Şimdi ise Amerika’nın Rusya’ya yeni yaptırımları dayatma bahanesi, Moskova yönetiminin Venezuela’da askeri varlığı oldu.

ABD Başkanı Donald Trump 27 Mart Çarşamba günü Rusya’dan Venezuela’daki tüm askeri güçlerini çekmesini istedi. Trump aynı zamanda Karakas yönetimine karşı tüm seçeneklerin masada olduğu tehdidini savurdu.

ABD Dışişleri Bakanı Mike Pompeo da Rus mevkidaşı Sergei Lavrov’u telefondan arayarak Moskova yönetimini Venezuela’da gerginlikleri şiddetlendirmekle suçladı. Pompeo da Rusya’yı tehdit ederek ABD ve latin Amerika ülkelerin Rusya’ya karşı tepkisiz kalmayacağını ileri sürdü.

Amerika’nın Venezuela’yı bahane ederek Rusya’ya dayattığı yaptırımları şimdi yeni boyutlar kazandı. Amerika’nın Venezuela işleri özel temsilcisi Eliot Abramz Cumartesi günü yaptığı açıklamada, Washington yönetiminin Rusya’nın Venezuela’daki askeri varlığı yüzünden Moskova’ya yeni yaptırımları uygulamayı gündemine aldığını belirtti. Abramz şöyle dedi:

Washington yönetimi Rusya’nın Venezuela’daki askeri varlığı ile mücadele için çeşitli seçenekleri bulunuyor. Bu seçeneklerden biri, iktisadi yaptırımlardır. Eğer Ruslar Venezuela’da ellerin açık olduğunu düşünüyorsa, yanlış düşünüyorlar demektir.

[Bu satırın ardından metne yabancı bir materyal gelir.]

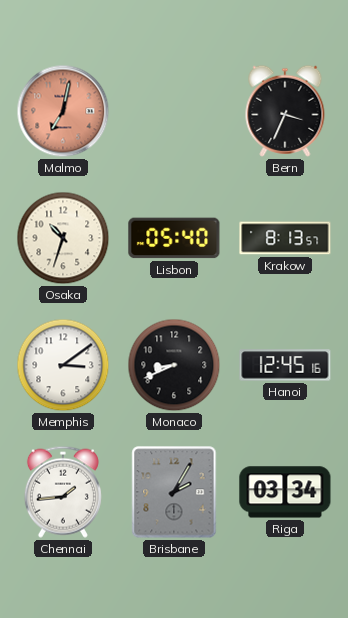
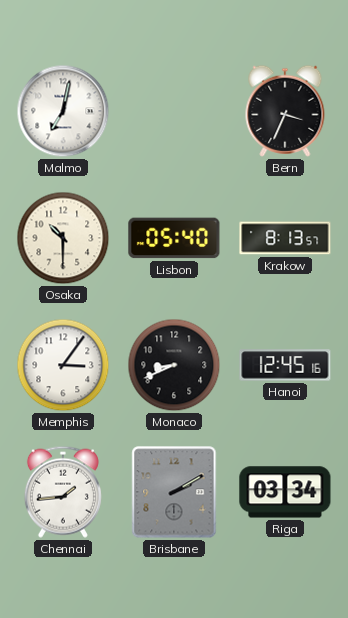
Malmo dial: salmon -> white
Osaka: 10:33 -> 10:30
Memphis: 3:09 -> 3:06
Brisbane: 2:05 -> 2:10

Amerikalı yetkili Abramz hali hazırda Venezuela’daki Rus askeri varlığının pek fazla olmadığını, ancak bu kadarı bile büyük etki gücüne sahip olduğunu ileri sürdü.

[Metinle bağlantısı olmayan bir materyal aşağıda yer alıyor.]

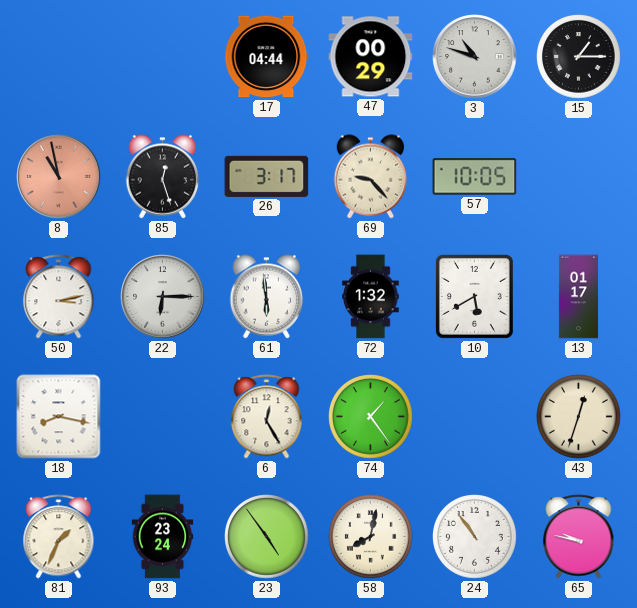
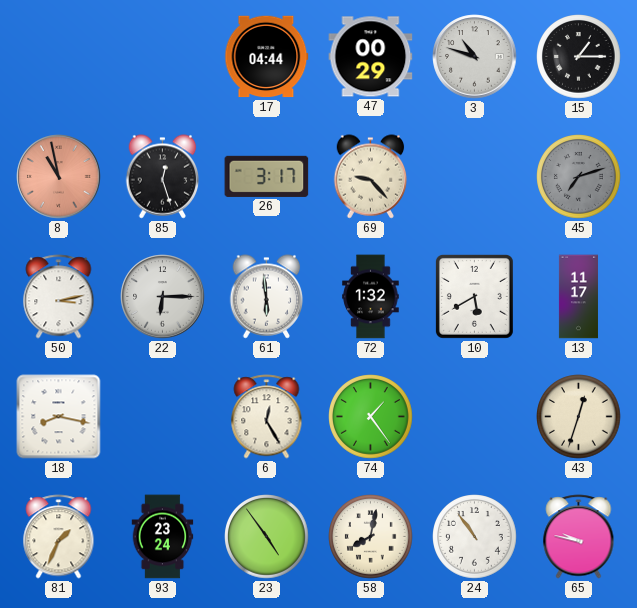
57: 10:05 -> none
45: none -> 7:12
13: 01:17 -> 11:17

Rusya yönetimi ise şimdiye kadar birçok kez Amerika yönetiminin bu tür suçlamalarını reddetti. Moskova aynı zamanda Amerika yönetimini Venezuela’da askeri darbe yaptırmak bu ülkede iktidarı devirmeye çalışmak ve illegal bir şekilde Venezuela’nın içişlerine karışmakla suçluyor.

Rusya Dışişleri Bakanlığı Sözcüsü Maria Zaharova Cumartesi günü yaptığı açıklamada, Amerika yönetiminin Rusya’yı Venezuela’da askeri varılğı yüzünden daha fazla yaptırım dayatmakla tehdit etmesini ahmaklık niteledi. Rus sözcü Zaharova, Washington yönetiminin şimdiye kadar türlü bahaneleri ileri sürerek Rusya’ya yaptırım dayattığını ve bu yüzden artık Washington’un yaptırımlarını umursamadıklarını, Amerika’nın Rusya’ya dayattığı yaptırım sayısının hesabını bile tutmadıklarını ifade etti.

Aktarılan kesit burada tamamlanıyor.